Southern California was pounded by scattered showers thanks to Tropical Cyclone Dolores, prompting concerns about lightning and flooding.
The National Weather Service warned of possible flooding through 5:15 p.m. in parts of Southern California due to intense storm cells.
Thousands of residents were without power in the region due to the storm --10,000 in L.A. alone. There were reports of lightning strkes, including one that set palm trees on fire in Echo Park.
Many L.A. County beaches were closed through the afternoon because of the risk of lightning.
There was a 30% chance of showers through Saturday, night along with thunderstorms and a powerful ocean swell that will stretch from Los Angeles County to Santa Barbara County, forecasters say.

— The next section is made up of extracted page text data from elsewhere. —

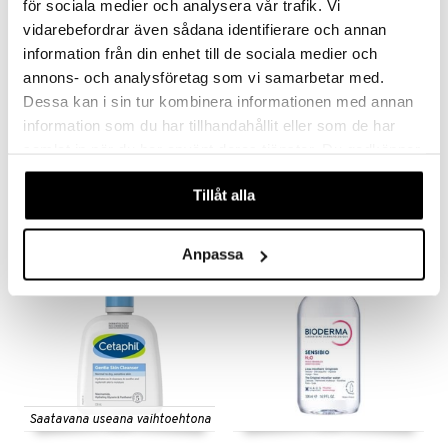
för sociala medier och analysera vår trafik. Vi
vidarebefordrar även sådana identifierare och annan
information från din enhet till de sociala medier och
annons- och analysföretag som vi samarbetar med.
Saatavana useana vaihtoehtona
Saatavana useana vaihtoehtona
Dessa kan i sin tur kombinera informationen med annan
CeraVe Foaming Cleanser
Cetaphil Daily Facial Cleanser
information som du har tillhandahållit eller som de har
CERAVE
CETAPHIL
samlat in när du har använt deras tjänster. Du godkänner
våra cookies vid fortsatt användande av vår webbplats.
12,90
8,90
alk.
€
alk.
€
Tillåt alla
-20%
Anpassa
Saatavana useana vaihtoehtona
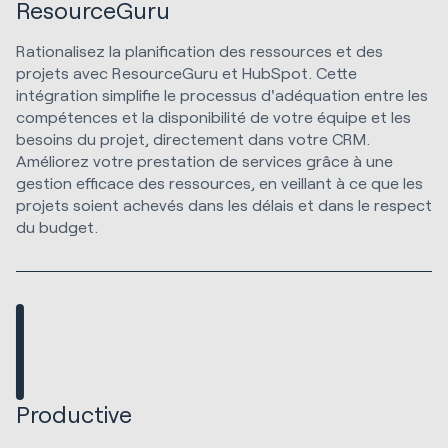
ResourceGuru
Rationalisez la planification des ressources et des
projets avec ResourceGuru et HubSpot. Cette
intégration simplifie le processus d'adéquation entre les
compétences et la disponibilité de votre équipe et les
besoins du projet, directement dans votre CRM.
Améliorez votre prestation de services grâce à une
gestion efficace des ressources, en veillant à ce que les
projets soient achevés dans les délais et dans le respect
du budget.
Productive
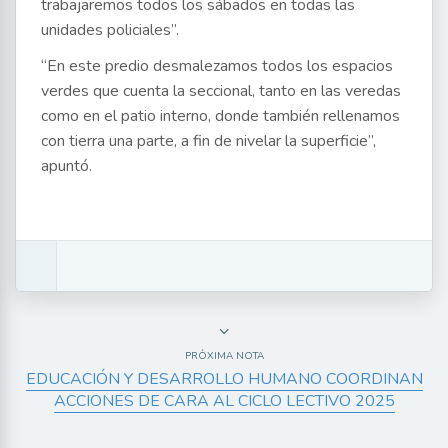
trabajaremos todos los sábados en todas las
unidades policiales”.
“En este predio desmalezamos todos los espacios
verdes que cuenta la seccional, tanto en las veredas
como en el patio interno, donde también rellenamos
con tierra una parte, a fin de nivelar la superficie”,
apuntó.
PRÓXIMA NOTA
EDUCACIÓN Y DESARROLLO HUMANO COORDINAN
ACCIONES DE CARA AL CICLO LECTIVO 2025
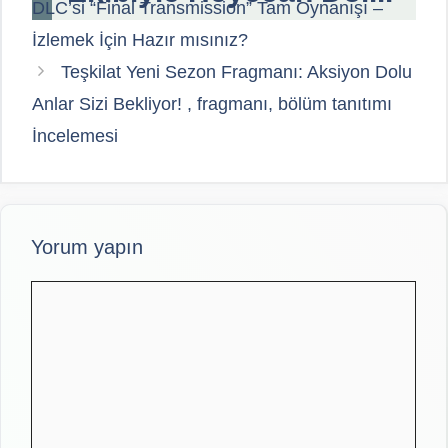
DLC’si “Final Transmission” Tam Oynanışı –
İzlemek İçin Hazır mısınız?
Teşkilat Yeni Sezon Fragmanı: Aksiyon Dolu
Anlar Sizi Bekliyor! , fragmanı, bölüm tanıtımı
İncelemesi
Yorum yapın
Yorum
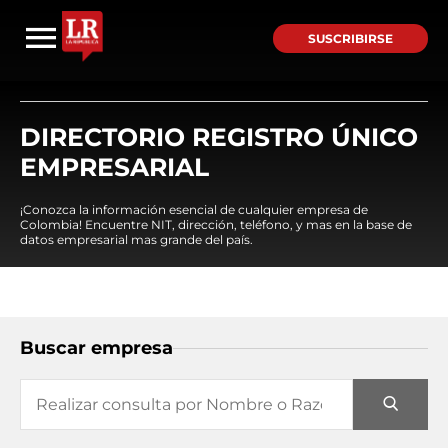
SUSCRIBIRSE
DIRECTORIO REGISTRO ÚNICO
EMPRESARIAL
¡Conozca la información esencial de cualquier empresa de
Colombia! Encuentre NIT, dirección, teléfono, y mas en la base de
datos empresarial mas grande del país.
Buscar empresa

Temperatures will range from the mid-80s along the coast to the lower 90s inland and the humidity will be high everywhere.
Because of moisture from the tropical storm, downgraded from hurricane status Friday and weakening off the Baja California coast, there's little risk of dry lightning strikes in the region's parched mountains; in fact, the scattered storms and persistent humidity may actually add some much-needed moisture to the vegetation.
If the storms bring thunderstorms to the coast, lifeguards may call beachgoers out of the water. Last summer, a man died and several others were injured when lightning strikes shocked swimmers in the waters off Venice Beach.